Nostalgia isn’t the existential threat here; even the future is only mentioned in passing. The biggest concerns are avoiding a lick from a paddle, getting hold of booze for the moon-tower party and whether the star quarterback will sign his no-drugs pledge. “We don’t get a story, but we do get a feeling,” Mr Roger Ebert said in his review of Linklater’s 1990 debut, Slacker. Dazed And Confused is like: hold my beer.
“Mr Jason London says that director Mr Quentin Tarantino tried to buy his belt from the film for $200,000”
“I kind of want to capture the moment-to-moment reality of being a teenager,” Linklater had said going into making the film. “Everything is a big deal.” Music, especially. The director had made detailed, individual playlists for the cast, a who’s who of the day’s up-and-coming actors – including Messrs Matthew McConaughey, Ben Affleck and Ms Renée Zellweger in early roles. And he’d earmarked a 10th of the film’s budget for the soundtrack – although this would reportedly balloon to a full sixth, even without Led Zep.
Fashion, too, was important, but the costumes were considerably easier to source. The wardrobe team hit up thrift stores in the outskirts of Austin, where they found no shortage of mid-1970s clothing, sometimes new, still with tags. But crucially, this was mixed in with pre-worn pieces.
Messrs Sasha Jenson, Matthew McConaughey, Jason London, Wiley Wiggins in Dazed And Confused, 1993. Photograph by Universal Pictures/Photofest
“The costume design was superlative,” the movie critic Mr Michael MacCambridge told Maerz. “It got one of the things right that people so often get wrong in period pieces, which is that not everybody went out and bought new clothes at the same time.

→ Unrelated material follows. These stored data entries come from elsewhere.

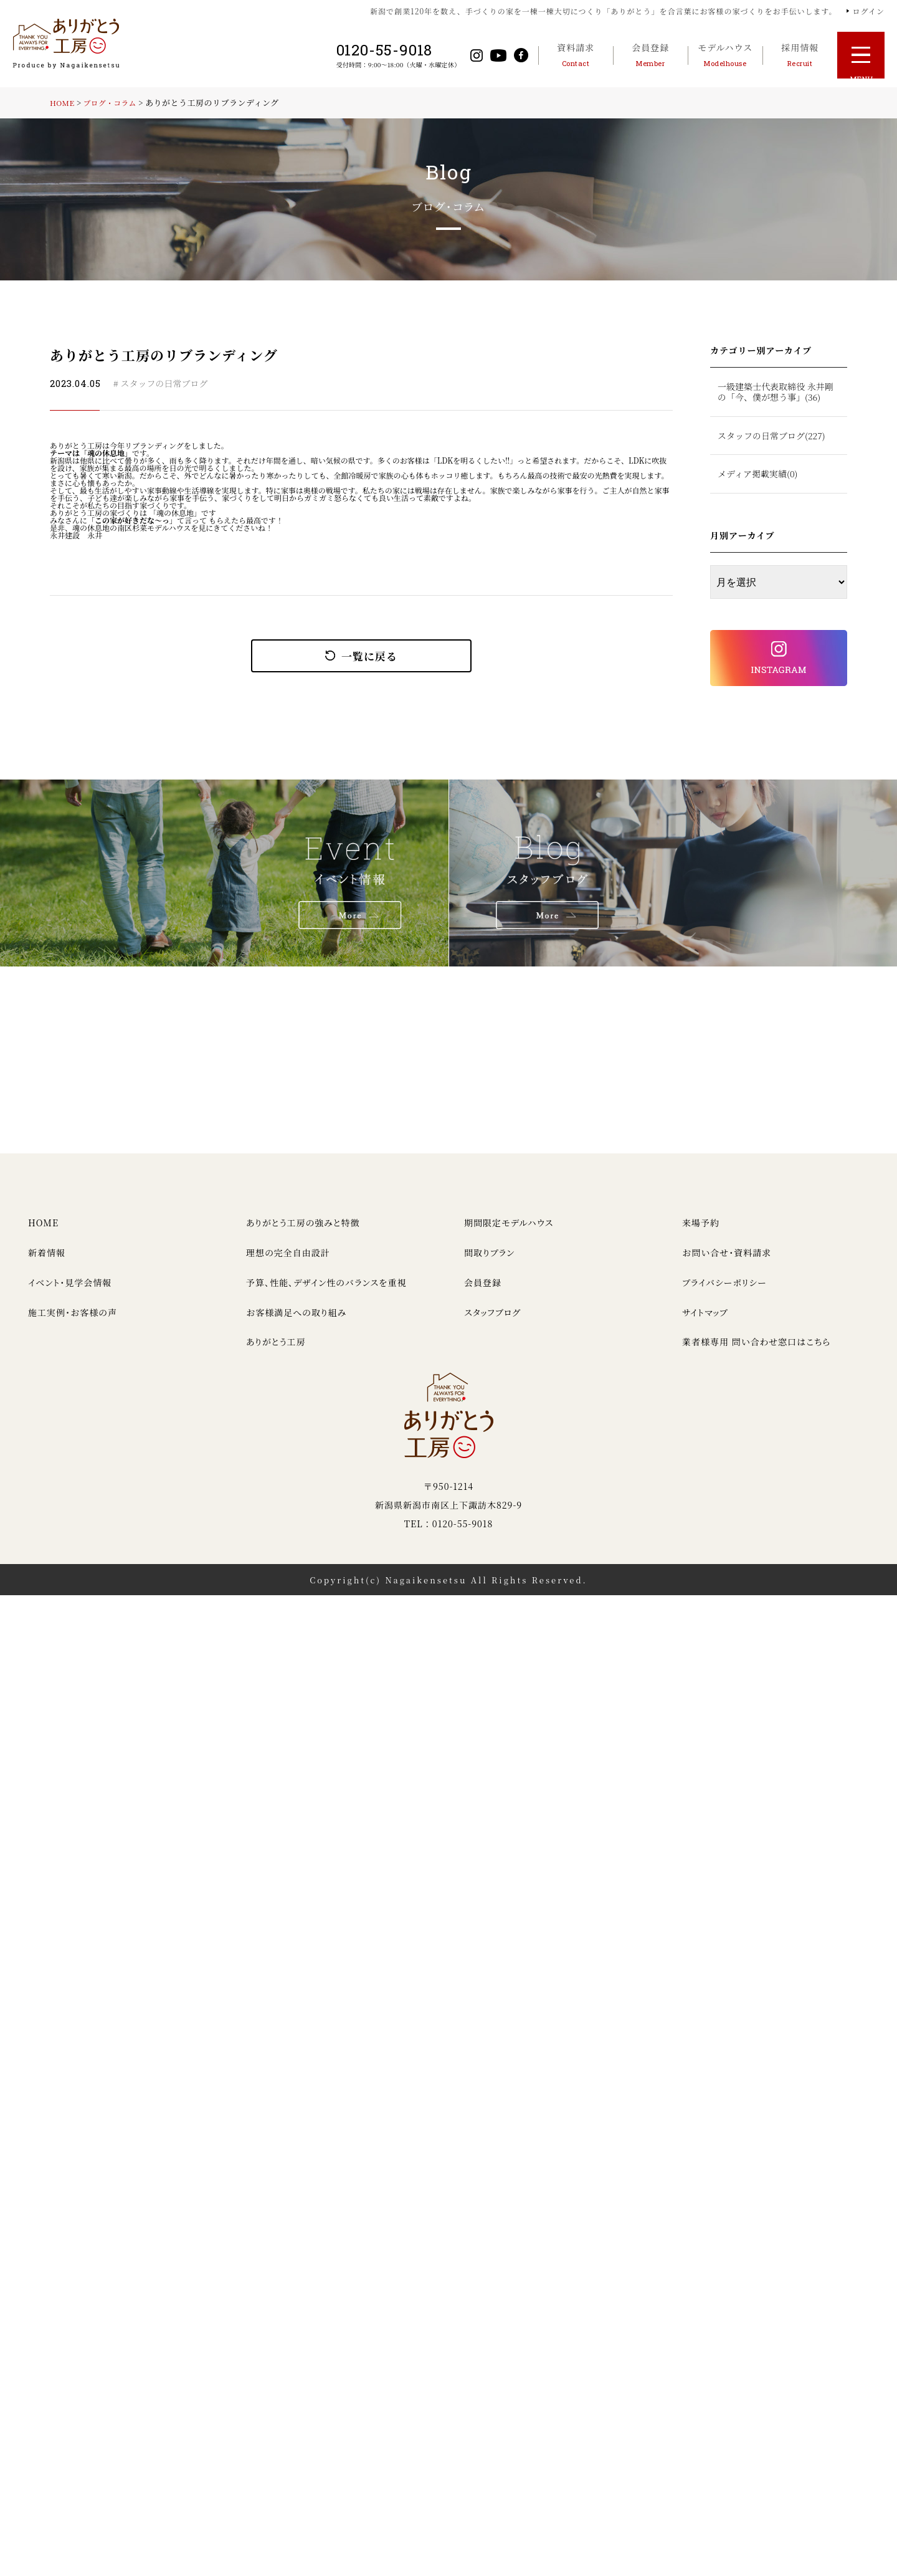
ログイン (869, 11)
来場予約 (700, 1232)
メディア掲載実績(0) (757, 473)
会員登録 (482, 1291)
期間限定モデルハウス (508, 1232)
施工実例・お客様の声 (72, 1321)
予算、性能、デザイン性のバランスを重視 (326, 1291)
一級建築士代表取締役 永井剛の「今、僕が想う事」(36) (775, 391)
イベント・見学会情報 (70, 1291)
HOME (63, 102)
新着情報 (46, 1262)
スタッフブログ (492, 1321)
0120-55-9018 (381, 49)
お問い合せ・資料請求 (726, 1262)
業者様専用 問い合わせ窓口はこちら (756, 1351)
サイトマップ (705, 1321)
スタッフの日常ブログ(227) (771, 435)
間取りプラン (489, 1262)
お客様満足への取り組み (296, 1321)
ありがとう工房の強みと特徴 (303, 1232)
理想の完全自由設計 (288, 1262)
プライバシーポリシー (724, 1291)
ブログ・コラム (115, 102)
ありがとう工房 (275, 1351)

There was older stuff.”
“The most popular kids were very downplayed; they looked cool no matter what they had on,” Dazed And Confused’s costume supervisor Ms Katherine Dover told Vogue back when the film turned 25. “So, I didn’t put anything on them to distract from that.”

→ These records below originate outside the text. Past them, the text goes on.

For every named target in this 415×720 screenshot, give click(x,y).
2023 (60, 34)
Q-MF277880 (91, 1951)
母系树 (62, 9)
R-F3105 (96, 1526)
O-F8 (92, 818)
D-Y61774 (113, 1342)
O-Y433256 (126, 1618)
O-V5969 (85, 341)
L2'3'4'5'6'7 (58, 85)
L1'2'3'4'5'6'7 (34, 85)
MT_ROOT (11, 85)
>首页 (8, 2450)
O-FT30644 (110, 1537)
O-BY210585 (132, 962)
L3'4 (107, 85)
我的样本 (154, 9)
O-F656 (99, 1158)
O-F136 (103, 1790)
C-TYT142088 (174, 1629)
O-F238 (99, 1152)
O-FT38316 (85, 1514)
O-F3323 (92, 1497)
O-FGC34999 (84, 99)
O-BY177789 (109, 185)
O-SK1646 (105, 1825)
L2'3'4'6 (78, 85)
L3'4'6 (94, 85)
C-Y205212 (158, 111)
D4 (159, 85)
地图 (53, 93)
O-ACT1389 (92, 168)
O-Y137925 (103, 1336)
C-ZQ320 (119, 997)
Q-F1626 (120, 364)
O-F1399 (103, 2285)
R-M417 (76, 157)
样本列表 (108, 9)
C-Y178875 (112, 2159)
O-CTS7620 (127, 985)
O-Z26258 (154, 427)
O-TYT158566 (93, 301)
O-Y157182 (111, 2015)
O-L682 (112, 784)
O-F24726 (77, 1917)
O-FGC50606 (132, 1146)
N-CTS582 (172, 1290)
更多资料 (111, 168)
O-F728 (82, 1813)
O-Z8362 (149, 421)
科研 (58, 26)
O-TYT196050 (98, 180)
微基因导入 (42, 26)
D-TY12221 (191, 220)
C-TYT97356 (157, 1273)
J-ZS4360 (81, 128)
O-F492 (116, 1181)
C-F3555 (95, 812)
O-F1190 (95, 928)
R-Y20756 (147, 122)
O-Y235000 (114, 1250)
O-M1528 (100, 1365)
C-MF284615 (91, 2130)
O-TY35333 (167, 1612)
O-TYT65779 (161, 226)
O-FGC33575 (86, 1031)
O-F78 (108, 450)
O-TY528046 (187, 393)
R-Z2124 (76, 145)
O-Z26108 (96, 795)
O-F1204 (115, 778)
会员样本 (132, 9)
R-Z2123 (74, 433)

The clique of stoners, meanwhile, were made to look a bit slapdash. “Their clothes were a little more layered just to make it look not sloppy, but comfy,” Dover said. “They were a little more relaxed and shapeless.”
“The belts the cast wore with bell bottoms were unique to Texas,” the additional costume designer Ms Kari Perkins told Maerz. “There was more regionality in that time period.” (Actor Mr Jason London, who plays the quarterback Randall “Pink” Floyd, says that director Mr Quentin Tarantino later tried to buy his belt from the film for $200,000.)
“The actors were so young, and really didn’t understand the way people wore their clothes back then,” Perkins said. “In the 1970s, it was all about tight, and in the 1990s, it was loose and baggy.”
“Every generation sucks in a different way when you’re a kid”
“Once they got past the ridiculous costumes, everyone thought the 1970s sounded kind of great,” Maerz reports.
That’s not how Linklater recalled the decade, first hand. “I remember in the 1970s, I couldn’t wait for the 1980s,” he has said, echoing Cynthia Dunn’s “every other decade theory” from the film, with the kids left feeling cheated for missing the 1960s. “But every generation sucks in a different way when you’re a kid.”
So, what do we see, 30 years and several generations on, when we watch Dazed And Confused through more experienced eyes – the music and style of the 1970s or the filmmaking of the 1990s? And knowing what came next for both. In the words of Wooderson, the film’s creepy, older guy, still lingering around school in his Mr Ted Nugent T-shirt, only supercharged by the charisma of McConaughey, who plays him: “I get older, they stay the same age.”
Wait, does that make us Wooderson? All we know is we gotta get Aerosmith tickets. Top priority of the summer.